Incident report: August 2 - 5 Partial Outages

Between Saturday, August 2 and Tuesday, August 5, Gadget apps experienced three partial outages. We apologize deeply for this disruption and the issues it may have caused for you and your end users. This report details the causes of the outages and outlines how we will prevent them in the future.
We know your apps rely on Gadget to be up and functional, and during these incidents, we did not deliver. We’ve analyzed affected applications to discount any excessive request time caused by these outages. If you have any questions or concerns about these incidents or the impact on your bill, please reach out to us on Discord.
Summary
- Incident 1: PgBouncer pool pressure – Saturday, Aug 2 (~2:00 AM EDT – ~10:00 AM EDT): Some apps experienced a much higher rate of
GGT_DATABASE_OPERATION_TIMEOUT
orGGT_TRANSACTION_TIMEOUT
errors. This was caused by unavailable connections within a subset of our PostgreSQL connection poolers, leading to elevated latency and intermittent errors on database operations. The connection pool pressure was caused by one broken workload holding many idle database transactions longer than expected, consuming an unfair share of pooled connections. - Incident 2: Background migration & CPU saturation – Tuesday, Aug 5 (3:27 PM EDT – ~5:30 PM EDT, with follow-up effects into the evening): Apps got intermittent 502 Bad Gateway or
GGT_DATABASE_OPERATION_TIMEOUT
errors. This was caused by a Gadget platform background migration task that mistakenly triggered a large wave of TypeScript client rebuilds on one of the platform worker queues. In high volumes, these client rebuild jobs were so CPU‑intensive they saturated some individual servers' total available CPU, causing key services like our load balancers to be CPU-starved and fail to process requests. - Incident 3: DB timeouts & Redis eviction – Tuesday, Aug 5 (10:44 PM EDT – ~12:00 AM EDT): Apps saw elevated latencies, delayed background work, and some
GGT_DATABASE_OPERATION_TIMEOUT
errors. This was caused by a GCP issue causing massive packet loss from a select few nodes in the main Gadget cluster. The affected nodes remained online and operational but with extremely limited network bandwidth, which caused a number of system-wide issues. Processes on the slow nodes could still read from key systems like our Redis cache or our Postgres databases, but read so slowly that they caused a pile-up of server-side queues within these systems. The issue was resolved as we rescheduled affected workloads off the slow nodes, and the provider incident abated.
Incident Impact
- User‑facing: Intermittent 5xx responses and elevated latency during the windows above; some background actions delayed; a subset of production environments saw client/schema mismatches until clients were regenerated.

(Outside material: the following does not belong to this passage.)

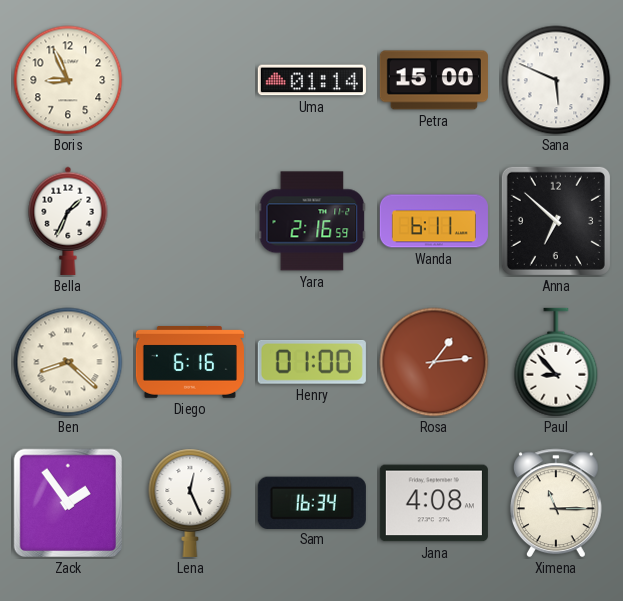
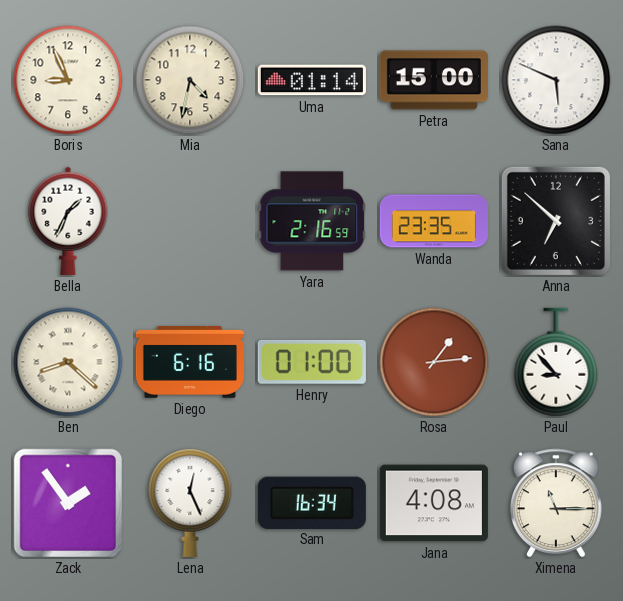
Mia: none -> 4:32
Wanda: 6:11 -> 23:35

- Scope: Impact varied by zone and app; the worst windows were ~4:00 – 5:30 PM EDT Tuesday (CPU saturation) and 10:44 PM – ~12:00 AM EDT Tuesday (DB/cache/network coupling).
- Data durability: We see no evidence of data loss. Webhooks, background tasks, and syncs retried successfully as systems recovered.

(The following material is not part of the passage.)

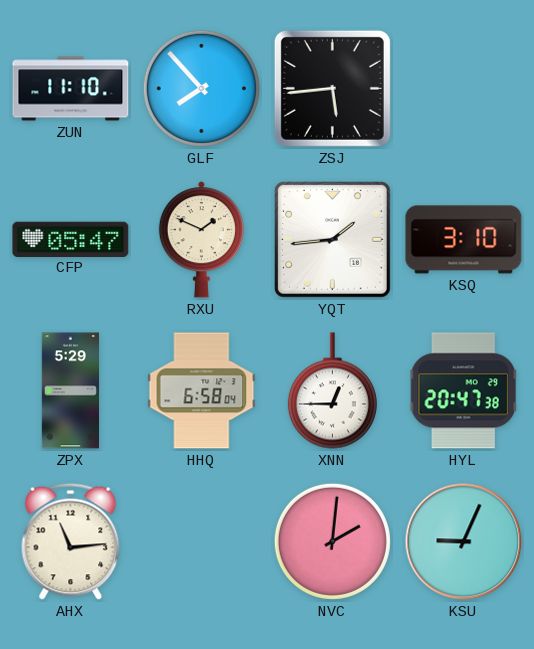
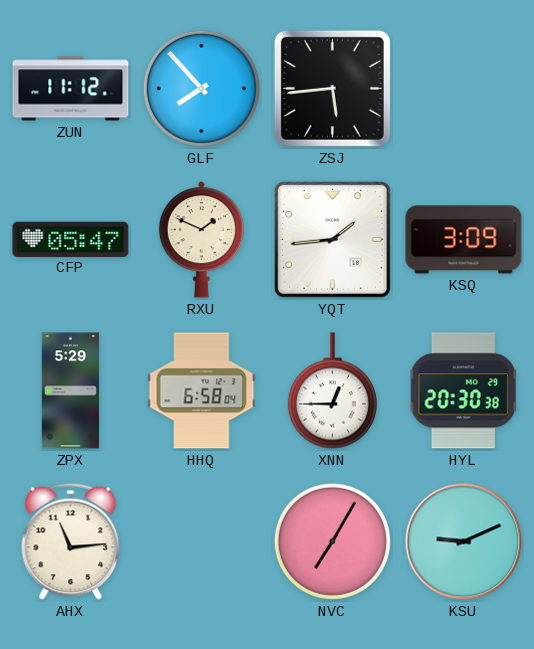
ZUN: 11:10 -> 11:12
KSQ: 3:10 -> 3:09
HYL: 20:47 -> 20:30
NVC: 2:01 -> 7:05
KSU: 9:04 -> 9:11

We have issued service credits to all accounts affected. If you think there’s a billing impact beyond what has already been credited, please contact support to discuss.

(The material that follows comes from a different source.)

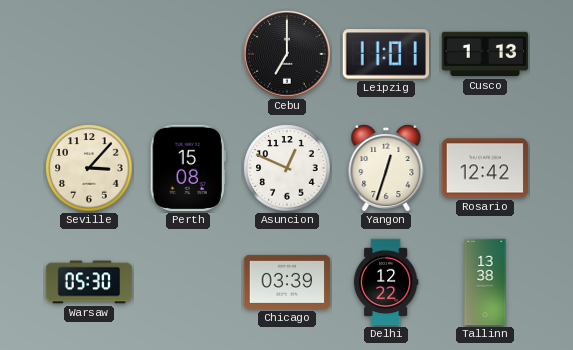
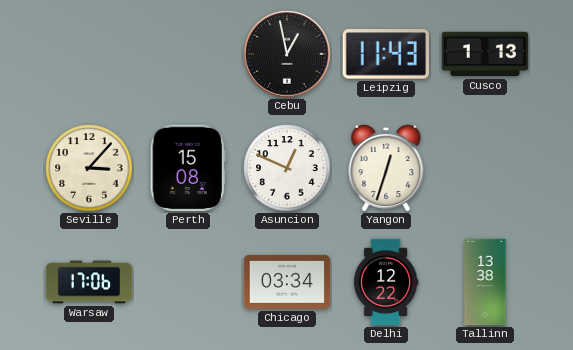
Cebu: 7:00 -> 12:58
Leipzig: 11:01 -> 11:43
Rosario: 12:42 -> none
Warsaw: 05:30 -> 17:06
Chicago: 03:39 -> 03:34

Across these windows, some applications experienced intermittent 5xx errors, elevated latency, delayed background work, and, for apps touched by the migration, schema/client mismatches until their clients were regenerated. We have no evidence of data loss, and retries and reconciliations processed delayed work once services recovered.
Incident 1 — PgBouncer pool pressure (Sat, Aug 2)
Timeline
- ~2:00 AM EDT: PgBouncer active connections and query duration spike sharply for one availability zone for one shard of Gadget applications.
- ~10:00 AM EDT: Metrics return to normal before intervention; later analysis finds one app holding a large number of idle transactions, tying up connections. Other zones and shards remained healthy.
Analysis
An atypical workload in a single app held many open but idle transactions that timed out after issuing writes. Because our PgBouncer pools connections are shared among all the apps on a shard, those idle transactions consumed a large portion of the available connections for the impacted shard. This raised query latency and caused intermittent failed queries, despite the database having plenty of capacity. This unique workload evaded Gadget’s tenant fairness protections, including multiple rate limits, per-app transaction start throttling, and lazy connection allocation.
The big issue here is that Gadget allowed one workload to disrupt others, which is a violation of a key design requirement of the platform: Individual applications must be able to access their guaranteed resources at all times. In this instance, we failed to guarantee that.
We’ve since shipped several new mitigations for this issue.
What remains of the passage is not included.